La diagnosi sullo stato di diritto in Ungheria è impietosa. Nonostante sia tra i paesi che più hanno beneficiato dei fondi europei – anche in risposta all’emergenza epidemica – continua la deriva autoritaria del paese, supportata da una paradossale retorica antieuropeista e vittimista. Lo stesso giorno in cui la maggioranza di Orbán aveva approvato lo stato di emergenza (30 marzo), la Commissione UE sbloccava 37 miliardi di fondi di coesione inutilizzati per aiutare i paesi membri a contrastare il contagio. Ma non essendo stati aggiornati i criteri di ripartizione, l’erogazione delle risorse aveva prodotto esiti grotteschi. Infatti, mentre l’Ungheria, a fronte di una decina di decessi riconducibili alla nuova malattia, riceveva 5,6 miliardi di euro (3,9% del PIL), all’Italia, che aveva già dichiarato più di 9 mila morti, venivano versati “solo” 2,3 miliardi (0,1% del PIL).

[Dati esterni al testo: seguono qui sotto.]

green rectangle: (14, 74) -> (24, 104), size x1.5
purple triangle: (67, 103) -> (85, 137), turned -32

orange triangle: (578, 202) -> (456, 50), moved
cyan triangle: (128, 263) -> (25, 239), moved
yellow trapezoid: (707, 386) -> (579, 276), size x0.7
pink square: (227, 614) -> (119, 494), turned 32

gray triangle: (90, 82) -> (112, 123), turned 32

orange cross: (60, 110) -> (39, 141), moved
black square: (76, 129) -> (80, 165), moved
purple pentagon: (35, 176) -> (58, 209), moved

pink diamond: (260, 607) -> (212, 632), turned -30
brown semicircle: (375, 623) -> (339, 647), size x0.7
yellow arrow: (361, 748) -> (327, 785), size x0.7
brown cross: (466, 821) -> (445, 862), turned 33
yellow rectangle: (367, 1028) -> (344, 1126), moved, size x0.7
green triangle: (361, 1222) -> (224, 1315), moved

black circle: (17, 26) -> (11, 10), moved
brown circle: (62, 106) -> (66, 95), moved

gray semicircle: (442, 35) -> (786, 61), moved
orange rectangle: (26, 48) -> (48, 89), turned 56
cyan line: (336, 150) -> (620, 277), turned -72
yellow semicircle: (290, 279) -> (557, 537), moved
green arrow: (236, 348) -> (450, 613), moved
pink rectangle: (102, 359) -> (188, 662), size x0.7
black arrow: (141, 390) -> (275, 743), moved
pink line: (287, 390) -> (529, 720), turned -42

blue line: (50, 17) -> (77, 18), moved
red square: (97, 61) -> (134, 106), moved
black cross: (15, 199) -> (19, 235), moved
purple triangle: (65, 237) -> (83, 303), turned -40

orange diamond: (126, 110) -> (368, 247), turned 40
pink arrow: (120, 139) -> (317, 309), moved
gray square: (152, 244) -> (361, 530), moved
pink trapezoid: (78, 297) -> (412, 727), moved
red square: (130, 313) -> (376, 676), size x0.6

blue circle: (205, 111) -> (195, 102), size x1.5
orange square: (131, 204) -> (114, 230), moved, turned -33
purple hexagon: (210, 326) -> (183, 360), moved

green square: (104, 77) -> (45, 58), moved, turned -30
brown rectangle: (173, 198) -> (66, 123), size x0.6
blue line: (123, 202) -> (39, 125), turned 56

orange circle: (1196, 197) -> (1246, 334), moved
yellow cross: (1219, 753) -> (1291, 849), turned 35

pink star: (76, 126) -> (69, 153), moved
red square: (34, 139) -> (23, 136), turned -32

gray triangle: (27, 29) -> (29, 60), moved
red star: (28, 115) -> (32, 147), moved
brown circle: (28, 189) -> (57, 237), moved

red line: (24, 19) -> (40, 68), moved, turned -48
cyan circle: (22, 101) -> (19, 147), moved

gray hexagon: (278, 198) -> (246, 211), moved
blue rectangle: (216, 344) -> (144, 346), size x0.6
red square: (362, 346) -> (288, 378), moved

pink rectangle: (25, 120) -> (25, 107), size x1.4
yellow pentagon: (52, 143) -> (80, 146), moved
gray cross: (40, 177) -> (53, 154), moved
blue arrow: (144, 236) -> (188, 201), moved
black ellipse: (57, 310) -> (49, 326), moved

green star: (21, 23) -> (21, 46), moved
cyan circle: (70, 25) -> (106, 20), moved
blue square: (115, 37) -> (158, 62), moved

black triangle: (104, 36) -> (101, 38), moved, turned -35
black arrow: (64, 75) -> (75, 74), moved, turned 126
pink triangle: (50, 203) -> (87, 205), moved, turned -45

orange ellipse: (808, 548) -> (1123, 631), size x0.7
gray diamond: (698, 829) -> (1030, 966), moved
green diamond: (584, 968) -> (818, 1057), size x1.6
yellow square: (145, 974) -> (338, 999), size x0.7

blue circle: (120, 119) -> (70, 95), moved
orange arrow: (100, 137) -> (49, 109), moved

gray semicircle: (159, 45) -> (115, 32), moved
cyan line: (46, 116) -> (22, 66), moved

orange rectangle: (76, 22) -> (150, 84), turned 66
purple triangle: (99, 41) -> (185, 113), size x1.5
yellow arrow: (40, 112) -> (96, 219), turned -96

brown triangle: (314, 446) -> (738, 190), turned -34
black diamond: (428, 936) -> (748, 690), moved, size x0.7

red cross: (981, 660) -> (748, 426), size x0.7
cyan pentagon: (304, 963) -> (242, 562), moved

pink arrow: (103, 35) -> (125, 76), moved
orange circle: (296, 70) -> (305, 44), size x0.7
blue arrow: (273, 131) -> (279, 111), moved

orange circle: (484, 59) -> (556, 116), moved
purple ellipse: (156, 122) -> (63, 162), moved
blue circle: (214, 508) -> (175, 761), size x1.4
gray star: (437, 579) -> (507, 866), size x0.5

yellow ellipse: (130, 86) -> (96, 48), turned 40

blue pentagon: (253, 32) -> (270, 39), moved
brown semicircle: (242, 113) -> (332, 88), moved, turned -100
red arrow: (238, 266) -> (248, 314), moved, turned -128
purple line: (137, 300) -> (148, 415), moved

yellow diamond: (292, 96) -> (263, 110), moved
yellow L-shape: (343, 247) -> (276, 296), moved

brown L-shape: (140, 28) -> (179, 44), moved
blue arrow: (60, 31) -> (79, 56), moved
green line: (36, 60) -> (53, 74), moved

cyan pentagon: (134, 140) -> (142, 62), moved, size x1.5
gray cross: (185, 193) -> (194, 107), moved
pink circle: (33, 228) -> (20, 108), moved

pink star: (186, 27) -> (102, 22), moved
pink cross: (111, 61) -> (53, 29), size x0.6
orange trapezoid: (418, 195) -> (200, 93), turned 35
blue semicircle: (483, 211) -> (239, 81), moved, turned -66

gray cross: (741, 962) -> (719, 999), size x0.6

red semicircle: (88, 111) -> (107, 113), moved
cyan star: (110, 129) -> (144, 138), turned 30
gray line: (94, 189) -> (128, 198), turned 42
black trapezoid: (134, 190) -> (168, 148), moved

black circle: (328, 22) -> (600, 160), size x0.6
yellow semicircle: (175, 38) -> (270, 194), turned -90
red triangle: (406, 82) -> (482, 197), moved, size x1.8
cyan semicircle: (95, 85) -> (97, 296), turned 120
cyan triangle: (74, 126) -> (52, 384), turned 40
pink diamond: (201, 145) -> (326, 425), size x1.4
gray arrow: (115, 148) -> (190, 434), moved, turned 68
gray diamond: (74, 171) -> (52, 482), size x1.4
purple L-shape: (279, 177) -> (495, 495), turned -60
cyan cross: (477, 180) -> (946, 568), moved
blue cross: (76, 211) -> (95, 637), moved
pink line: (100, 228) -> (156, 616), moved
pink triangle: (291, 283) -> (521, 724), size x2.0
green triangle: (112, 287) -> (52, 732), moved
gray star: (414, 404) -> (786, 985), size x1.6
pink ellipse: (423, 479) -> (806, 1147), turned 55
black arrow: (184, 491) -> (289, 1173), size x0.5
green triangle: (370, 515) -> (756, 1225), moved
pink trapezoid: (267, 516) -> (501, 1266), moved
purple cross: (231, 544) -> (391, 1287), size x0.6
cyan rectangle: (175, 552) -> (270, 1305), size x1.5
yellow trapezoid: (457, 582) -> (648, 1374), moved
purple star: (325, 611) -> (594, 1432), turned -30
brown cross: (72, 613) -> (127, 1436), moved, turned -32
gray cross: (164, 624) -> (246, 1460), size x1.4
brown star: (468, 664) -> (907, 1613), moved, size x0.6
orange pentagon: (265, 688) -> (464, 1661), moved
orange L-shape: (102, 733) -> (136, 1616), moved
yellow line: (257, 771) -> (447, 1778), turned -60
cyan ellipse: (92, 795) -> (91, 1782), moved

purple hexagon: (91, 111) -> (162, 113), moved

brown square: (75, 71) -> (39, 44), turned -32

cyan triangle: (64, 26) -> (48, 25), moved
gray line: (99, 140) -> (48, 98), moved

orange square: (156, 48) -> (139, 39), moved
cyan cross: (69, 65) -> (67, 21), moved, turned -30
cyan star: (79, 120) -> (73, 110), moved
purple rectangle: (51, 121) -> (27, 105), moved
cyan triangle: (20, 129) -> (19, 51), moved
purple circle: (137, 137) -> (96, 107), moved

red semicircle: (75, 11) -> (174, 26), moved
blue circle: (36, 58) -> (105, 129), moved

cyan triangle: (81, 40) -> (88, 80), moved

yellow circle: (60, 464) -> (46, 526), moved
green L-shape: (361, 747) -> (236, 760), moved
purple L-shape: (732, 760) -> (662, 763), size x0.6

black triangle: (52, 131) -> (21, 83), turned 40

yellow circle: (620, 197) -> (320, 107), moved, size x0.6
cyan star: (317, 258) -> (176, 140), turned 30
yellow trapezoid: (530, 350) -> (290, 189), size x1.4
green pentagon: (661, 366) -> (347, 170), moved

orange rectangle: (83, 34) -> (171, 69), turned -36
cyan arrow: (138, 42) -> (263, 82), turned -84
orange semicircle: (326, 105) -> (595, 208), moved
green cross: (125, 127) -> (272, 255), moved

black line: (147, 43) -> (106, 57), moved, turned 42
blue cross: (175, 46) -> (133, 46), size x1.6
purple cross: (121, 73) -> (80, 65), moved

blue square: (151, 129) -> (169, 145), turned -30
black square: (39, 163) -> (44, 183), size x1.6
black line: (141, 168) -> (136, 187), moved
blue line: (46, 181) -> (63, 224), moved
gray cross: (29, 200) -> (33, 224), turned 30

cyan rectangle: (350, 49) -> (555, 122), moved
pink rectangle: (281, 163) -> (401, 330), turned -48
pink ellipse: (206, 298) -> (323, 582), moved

Il paradosso: più fondi dall’Europa
Questo fiume di soldi europei, però, sembra continuare a sortire l’effetto di allontanare ulteriormente l’Ungheria dagli standard minimi di democrazia previsti dai trattati dell’Unione. Una situazione – confermata anche dagli ultimi rapporti di Freedom House e Reporter senza frontiere – che rende sempre meno comprensibile una gestione delle risorse comunitarie così accomodante nei confronti dello stato magiaro.
Forse il premier ungherese stesso se ne sta rendendo conto, avendo recentemente annunciato l’intenzione di revocare a breve lo stato di emergenza, la cui durata – caso unico in Occidente – è nella totale discrezionalità del potere esecutivo. Che sia giunto il momento di cambiare registro?